*** Opening of GIVEN DATA ***
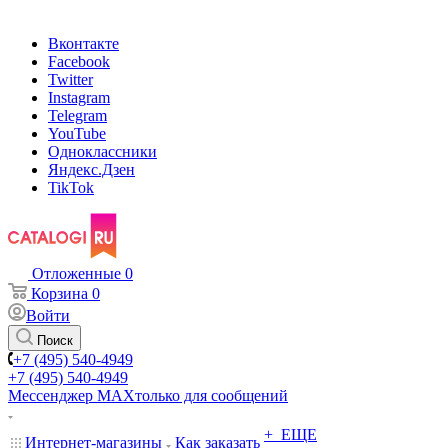
Вконтакте
Facebook
Twitter
Instagram
Telegram
YouTube
Одноклассники
Яндекс.Дзен
TikTok
Отложенные
0
Корзина
0
Войти
Поиск
+7 (495) 540-4949
+7 (495) 540-4949
Мессенджер МАХ
только для сообщений
+ ЕЩЕ
Интернет-магазины
Как заказать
*** Close of GIVEN DATA ***
What this calls for is a word-for-word copy of the listing above, pictures excluded.

Вконтакте
Facebook
Twitter
Instagram
Telegram
YouTube
Одноклассники
Яндекс.Дзен
TikTok
Отложенные
0
Корзина
0
Войти
Поиск
+7 (495) 540-4949
+7 (495) 540-4949
Мессенджер МАХ
только для сообщений
+ ЕЩЕ
Интернет-магазины
Как заказать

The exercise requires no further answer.